Mikhail Khodorkovsky appears in this weekend’s edition of the Financial Times interview series, “Lunch with the FT.”
Speaking with Russia correspondent Neil Buckley, Khodorkovsky describes the most difficult part of his ten years in prison, the drama surrounding his release one year ago, and the challenges faced by Russia today.
Khodorkovsky reiterated earlier comments pointing out that economic troubles alone will not bring change to Russia.
“Economic crisis won’t decide anything by itself, unless society understands that there’s an alternative,” he says to the FT. “And that’s what we’re trying to show people.”

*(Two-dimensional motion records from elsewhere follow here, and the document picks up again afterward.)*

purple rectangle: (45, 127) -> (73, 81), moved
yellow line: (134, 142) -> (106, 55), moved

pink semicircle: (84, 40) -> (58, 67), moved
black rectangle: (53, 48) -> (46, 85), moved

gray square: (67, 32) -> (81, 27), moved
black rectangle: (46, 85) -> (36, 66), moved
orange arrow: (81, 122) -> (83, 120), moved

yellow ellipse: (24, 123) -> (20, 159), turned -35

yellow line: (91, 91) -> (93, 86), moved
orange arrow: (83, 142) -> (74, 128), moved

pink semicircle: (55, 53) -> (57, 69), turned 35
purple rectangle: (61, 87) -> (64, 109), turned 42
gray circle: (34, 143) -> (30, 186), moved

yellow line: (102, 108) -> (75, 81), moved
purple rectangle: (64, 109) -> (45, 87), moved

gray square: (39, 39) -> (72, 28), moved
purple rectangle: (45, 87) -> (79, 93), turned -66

If things continue to deteriorate, the Russian president could, says Khodorkovsky, be forced from power in various ways.
“We don’t know of a single authoritarian regime that is eternal, still less one that’s not based on any ideology. There’s the question of whether we’ll live to see this or not, but there’s a chance we will.” He laughs.

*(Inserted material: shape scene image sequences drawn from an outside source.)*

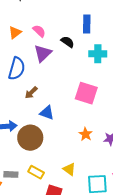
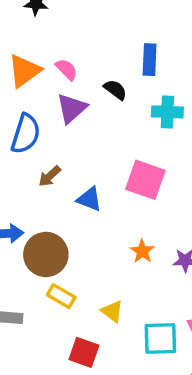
orange triangle: (15, 32) -> (24, 71), size x1.5
blue triangle: (47, 113) -> (89, 199), moved
yellow rectangle: (36, 172) -> (61, 296), moved

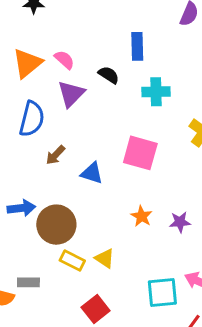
yellow triangle: (112, 311) -> (105, 258), moved
red square: (84, 352) -> (96, 309), turned 36

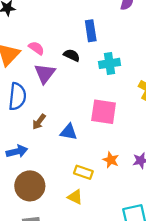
blue arrow: (21, 208) -> (17, 151), moved
brown circle: (56, 225) -> (30, 186), moved
yellow triangle: (105, 258) -> (75, 197), moved
yellow rectangle: (72, 260) -> (83, 172), moved

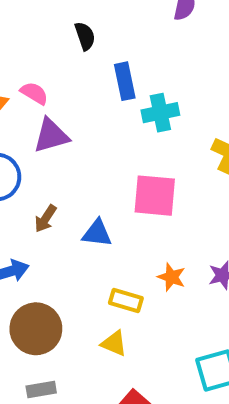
blue rectangle: (91, 31) -> (125, 81), moved
black semicircle: (72, 55) -> (85, 36), moved, turned 49
purple triangle: (45, 73) -> (51, 136), turned 40

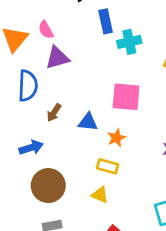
pink semicircle: (34, 93) -> (46, 30), turned -150
orange star: (171, 277) -> (116, 138), moved, turned 30

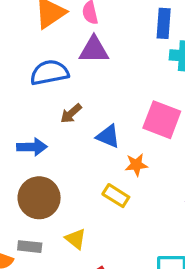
blue semicircle: (28, 86) -> (49, 73), turned -120
yellow triangle: (100, 195) -> (76, 239), moved

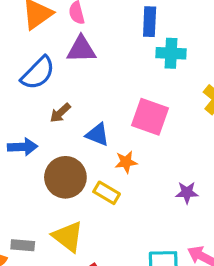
blue semicircle: (49, 73) -> (38, 73), turned 147
brown circle: (39, 198) -> (65, 177), moved
yellow triangle: (76, 239) -> (68, 237), size x1.5

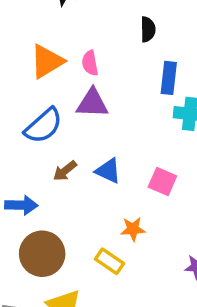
pink square: (150, 117) -> (162, 182), size x0.7
blue triangle: (97, 135) -> (108, 171), moved
brown circle: (65, 177) -> (42, 254), moved

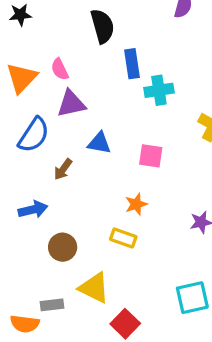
black semicircle: (148, 29) -> (102, 26), size x1.5
blue triangle: (108, 171) -> (99, 143), moved
brown circle: (42, 254) -> (63, 247), size x0.7

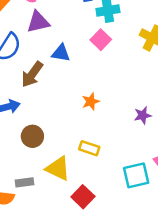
pink square: (151, 156) -> (101, 40), moved, turned 36
brown arrow: (63, 169) -> (32, 74), size x1.5
yellow rectangle: (123, 238) -> (89, 148), moved

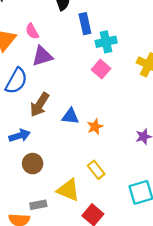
blue triangle: (61, 53) -> (70, 116), moved
brown circle: (32, 136) -> (33, 164), moved
yellow rectangle: (89, 148) -> (96, 170), turned 36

Khodorkovsky tells the FT that his programme aims to set Russia on the path to establishing a pravovoye gosudarstvo, a law-based state, or rule of law. There must be separation of powers, an independent judiciary, independent opposition and regular changes of power. If he became interim leader, he says, he would confine himself to conducting such reforms, then call free elections and stand down.